CHARLESTON, S.C. (WCBD) — Former employees of a Lowcountry charter school that was ordered to shut down are now suing the school for breach of contract.

A judge in Administrative Law Court handed down the motion on Sept. 26 to stop operations at Charleston Advancement Academy High School (CAA), after months of legal dispute between the school and the district that oversees it, the South Carolina Public Charter School District (SCPCSD).

Now, there is fallout from that decision, as former employees of the charter school have filed a class action lawsuit against CAA and SCPCSD.

The lawsuit claims that although the school closed, the former employees were never technically fired. Therefore, they argue their contracts were not honored and they are seeking a payout.

The attorney said they are representing 22-25 people in the lawsuit, and while it has been filed as a class action, it still needs to be certified by a judge.

Under the judge’s order in the September filing, all of CAA’s assets are set to be transferred to SCPCSD. According to the law, the district is not liable for the debts of the charter school. However, because CAA was also listed as a non-profit, it could change how the school’s debts are handled.
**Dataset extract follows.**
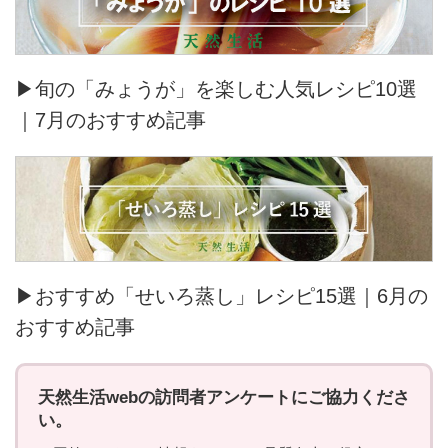
▶旬の「みょうが」を楽しむ人気レシピ10選
｜7月のおすすめ記事
▶おすすめ「せいろ蒸し」レシピ15選｜6月の
おすすめ記事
The attorney who filed the lawsuit is seeking that all of the contracts be paid out to the individuals they represent.

They filed a motion for a receiver to collect the funds to stop the school’s money from being spent until legal matters can be resolved and moved for an emergency hearing in the case.

An attorney representing CAA expressed support for the former employees and believes they should be paid the remainder of their contracts.